For years there has been constant discourse about standardized testing and if it’s a fair way to evaluate students. While it gives insight to students’ intelligence, many argue it isn’t an even playing field. 

In the past, various colleges have discussed making testing optional but this process accelerated recently. The pandemic of 2020 brought many changes to students learning, one being the countrywide cancellation of standardized testing for months. 

Due to this unforeseen change, many colleges changed to being test optional. Some schools took this even further, specifically University of California schools who declared they were test blind and wouldn’t consider submitted scores.

Many seniors had been prepping and planning on these tests to help them not only get into college but also help pay for it with scholarships. 

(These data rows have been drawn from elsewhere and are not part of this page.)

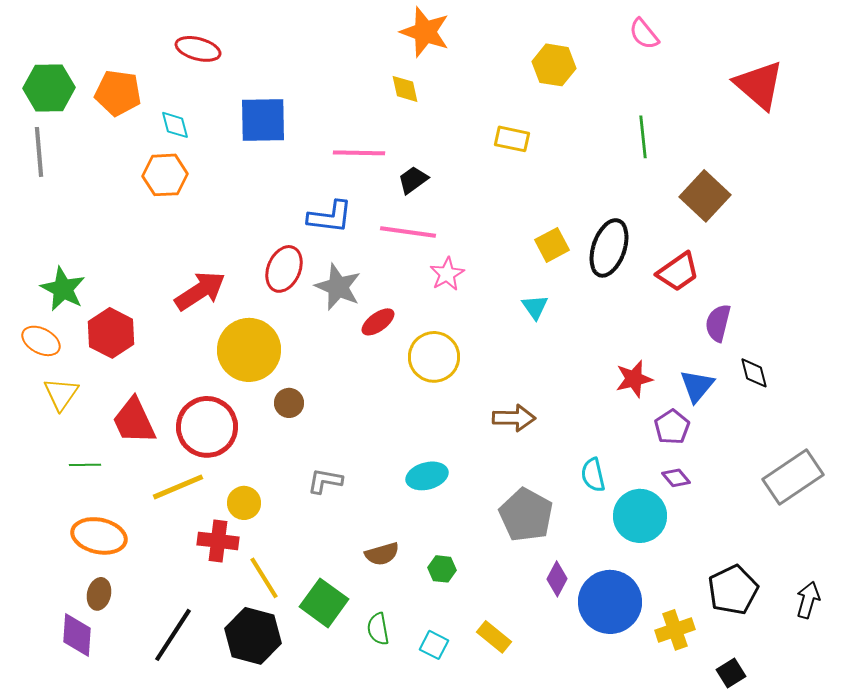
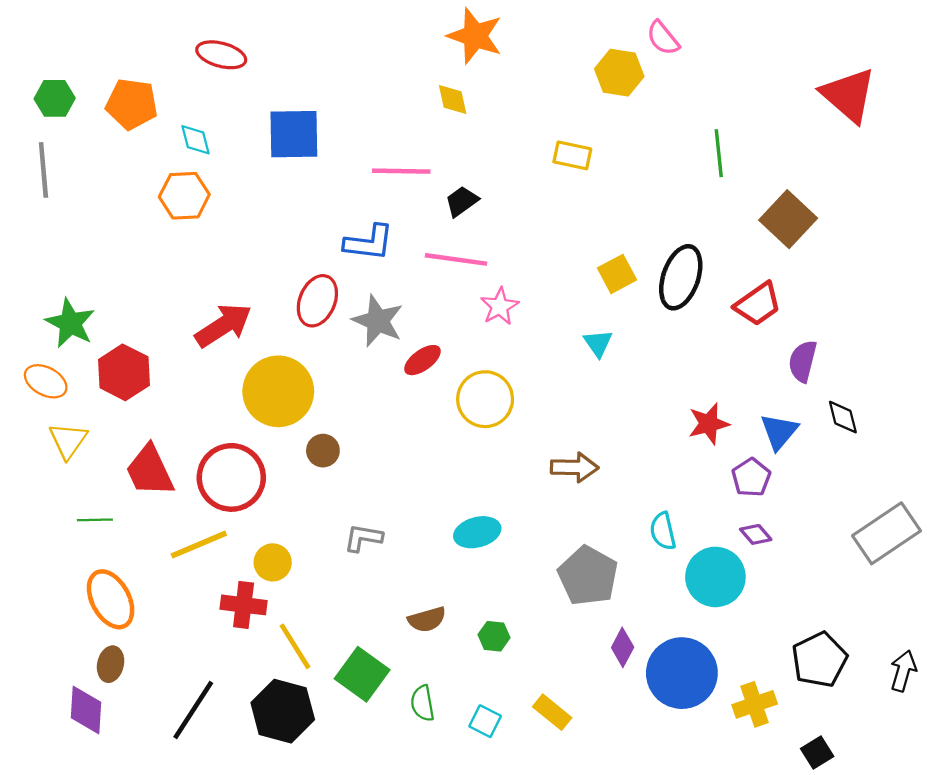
pink semicircle: (644, 34) -> (663, 38), moved
green hexagon: (49, 88) -> (55, 98), size x0.7
orange ellipse: (99, 536) -> (111, 599), turned 50

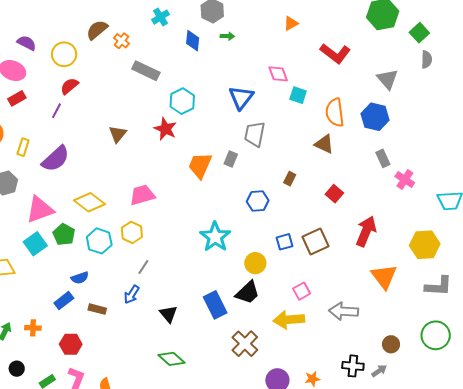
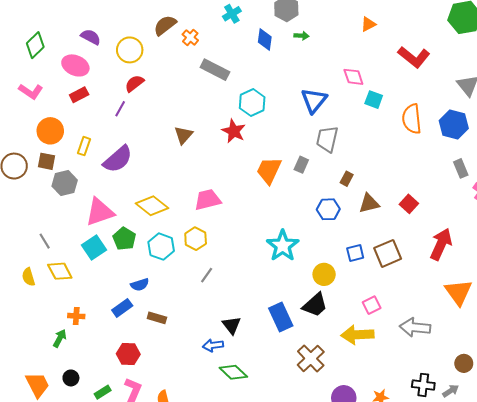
brown triangle: (324, 144) -> (369, 203), moved, turned -40
brown rectangle: (290, 179) -> (347, 179), moved
blue arrow: (132, 295) -> (213, 345), moved, turned 48
orange cross: (33, 328) -> (76, 316), moved

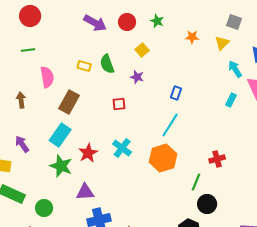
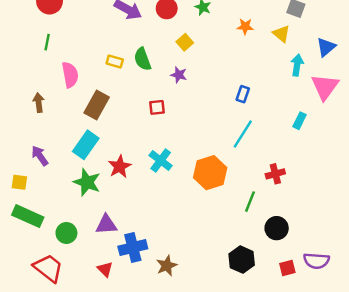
yellow triangle: (222, 43) -> (281, 34), turned -35
green line: (28, 50) -> (47, 42), turned -72
cyan arrow: (235, 69) -> (297, 65), turned 42
blue rectangle: (176, 93) -> (243, 94), moved
cyan rectangle: (231, 100) -> (300, 121), moved
cyan line: (170, 125) -> (243, 134), moved
purple triangle: (85, 192) -> (106, 225), moved
black circle: (207, 204) -> (277, 228), moved

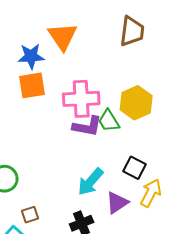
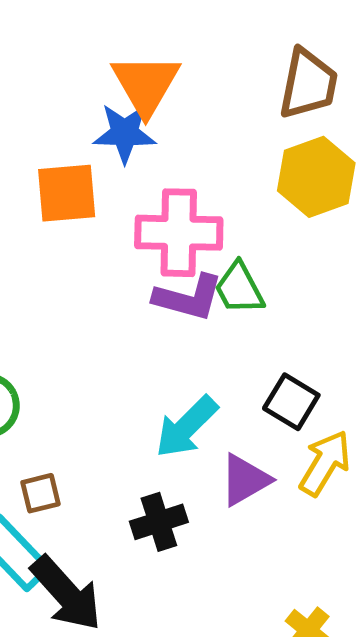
blue star: (31, 56) -> (125, 133), moved
yellow hexagon: (136, 103) -> (316, 177), moved

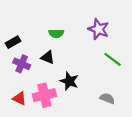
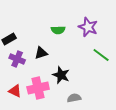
green semicircle: (56, 33) -> (58, 30), moved
black triangle: (48, 57) -> (41, 53), turned -40
gray semicircle: (107, 98) -> (74, 98), moved, turned -32

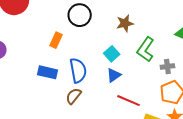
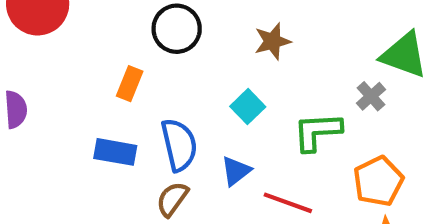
green L-shape: (146, 49) -> (317, 132), moved, turned 55
gray cross: (167, 66) -> (371, 96), moved, turned -32
blue triangle: (114, 75) -> (236, 171), moved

Maddy DuQuette, one of Wilsonville’s hardest workers, shared her experiences from the year. DuQuette started ACT tutoring early February prepping for an April test date. Due to the cancellation, she had to stretch her tutoring into September. “All my schools are test optional, not test blind, I feel pressured to still need an outstanding score,” DuQuette explained as to why she kept the tutoring.

Senior Kate Jeffries had trialing experiences getting test scores.

I’ve now had 6 tests cancelled and just last week I drove 5 hours to get to an open test date.

— Kate Jeffries

She feels that this year all schools should be test blind. Being test optional makes students feel they need a score and not all students have a way to go out of state if needed.

The consensus from students is that colleges should be test blind-especially this year. 2020 has had enough problems without students having to worry about then finding a place that will let them take an unfair stressful 3-hour test.